What does it look like in practice? Think statements of work, deliverable reports, contract correspondence with your contracting officer, internal documents you created specifically to fulfill the contract, pricing details, and project schedules tied to government work. If it was created in the course of doing government work and it’s not something the government has approved for public distribution, it’s almost certainly FCI.
What it’s not: publicly available specifications, information the government has already released, or general business records that have nothing to do with the contract itself.
The compliance implication: FCI triggers CMMC Level 1 — 17 basic cybersecurity practices pulled from FAR 52.204-21. Level 1 allows annual self-attestation, meaning you don’t need a third-party auditor. But self-attestation is still a legal commitment. Signing off on compliance you haven’t actually achieved creates False Claims Act exposure.
What Is Controlled Unclassified Information?
CUI — Controlled Unclassified Information — is a step up in both sensitivity and specificity. It’s government-created or government-owned information that requires safeguarding under law, federal regulation, or government-wide policy. The critical word there is “requires.” CUI isn’t just information someone decided to be careful with — it’s information that has a legal or regulatory basis for protection.
It’s also not classified. CUI sits in the space between publicly available information and classified national security data. The National Archives and Records Administration (NARA) maintains a CUI Registry that lists over 100 designated categories. For data to qualify as CUI, it has to fall into one of those categories — it can’t just feel sensitive.
For DoD contractors, the CUI categories that come up most often include:
- Technical data and engineering drawings
- Export-controlled information covered under EAR or ITAR
- Acquisition and procurement-sensitive information
- Personally identifiable information (PII) shared by a government agency
- Controlled technical information tied to defense systems
In practice, you’re dealing with CUI when you’re working with defense specifications, technical manuals marked with CUI designations, contract data requirements that involve sensitive design data, or research deliverables developed under DoD funding agreements.
The compliance implication: CUI triggers CMMC Level 2 — 110 security practices aligned to NIST SP 800-171. Most Level 2 contracts require a formal assessment by a Certified Third-Party Assessment Organization (C3PAO). This is where the real compliance investment is for most defense contractors, and why understanding whether you have CUI matters so much before you budget or bid.
The Key Differences Side by Side
The simplest way to keep these straight:
FCI is broad. Almost any information you generate or receive under a federal contract qualifies, as long as it’s not meant for public release. It’s governed by FAR 52.204-21 and drives CMMC Level 1.
CUI is specific. It must fall into a NARA-designated category to qualify, and it’s governed by DFARS 252.204-7012 and NIST SP 800-171. It drives CMMC Level 2.

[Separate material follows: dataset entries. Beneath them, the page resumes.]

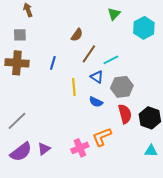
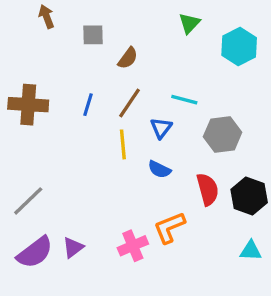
gray square: (20, 35) -> (93, 35), moved
brown line: (89, 54) -> (130, 103), moved
cyan line: (111, 60) -> (184, 100), turned 42
blue triangle: (97, 77) -> (161, 128), turned 32
gray hexagon: (122, 87) -> (223, 135), moved

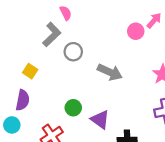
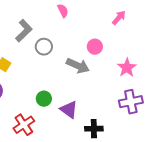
pink semicircle: (66, 13) -> (63, 11), moved
pink circle: (136, 31) -> (95, 47), moved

One thing that trips people up: CUI must be marked with a CUI designation — but legacy documents and older contracts often aren’t. The absence of a CUI marking does not mean the information isn’t CUI. Classification follows the content and its category, not whether someone stamped a header on the document. If you’re working with older technical data from DoD contracts and no one has reviewed it for CUI content, that’s a gap worth closing.
Another common point of confusion: not every piece of sensitive business information is either of these things. Internal financial data, HR records, and proprietary business information that exist independently of your government work don’t fall into FCI or CUI. The classification only attaches to information that’s tied to the government contract relationship.

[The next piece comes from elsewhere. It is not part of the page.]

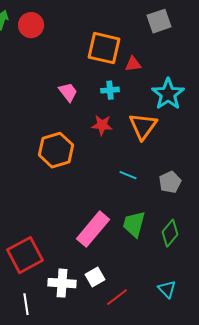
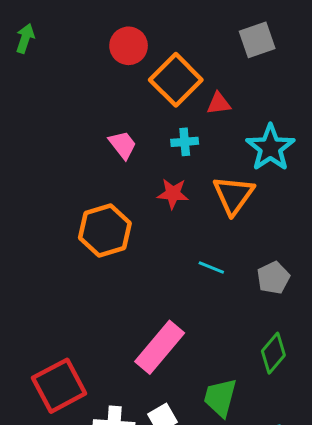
red circle: (31, 25) -> (129, 46), moved
orange square: (104, 48) -> (176, 80), turned 32
green trapezoid: (134, 224) -> (220, 397), moved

Which Contracts Trigger Which Requirements?
The fastest way to figure out where you stand is to look at your contract clauses.

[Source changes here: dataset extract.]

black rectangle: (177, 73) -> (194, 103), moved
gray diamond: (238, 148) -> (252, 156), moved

If your contract includes FAR 52.204-21, you have FCI obligations. This clause shows up in nearly every federal contract for goods or services, including a lot of commercial item contracts. It’s the baseline, and almost no DoD contractor is below it.
If your contract includes DFARS 252.204-7012, you have CUI obligations. This clause signals that the work involves controlled technical information or other CUI, and it requires you to implement the NIST SP 800-171 controls and report cyber incidents to DoD within 72 hours. Finding this clause in your contract is the clearest signal that CMMC Level 2 readiness is in your future.
Some common contract types and where they typically land:
- General IT services or administrative support to federal agencies — usually FCI only
- Facilities management or logistics contracts — often FCI, occasionally CUI depending on the information involved
- Defense research and development contracts — almost always CUI
- Weapons system development or technical engineering work — CUI, and often multiple CUI categories at once
- Contracts involving access to military personnel records or PII — CUI
One important nuance for subcontractors: your data type is determined by what the prime contractor actually passes down to you, not by what the prime handles overall. A prime might work with CUI at the program level but share only FCI with a sub who handles logistics or administrative tasks. That determination needs to be documented and confirmed — not assumed — because primes are responsible for ensuring their subs understand exactly what obligations come with the data they’re receiving.
What Gets Contractors into Trouble
A few patterns come up repeatedly when contractors mishandle this distinction. The first is assuming that unmarked data is unprotected data. If you’re working with technical documentation from a DoD program and nobody ever put a CUI marking on it, that doesn’t give you a free pass. The question is what the document contains and whether its content falls into a CUI category — not whether someone applied a header.
The second is treating FCI as a lower priority because the bar is lower. It’s a relative bar, not an optional one. The 17 Level 1 practices exist for a reason, and self-attestation without actually implementing them is a legal risk, not a paperwork shortcut.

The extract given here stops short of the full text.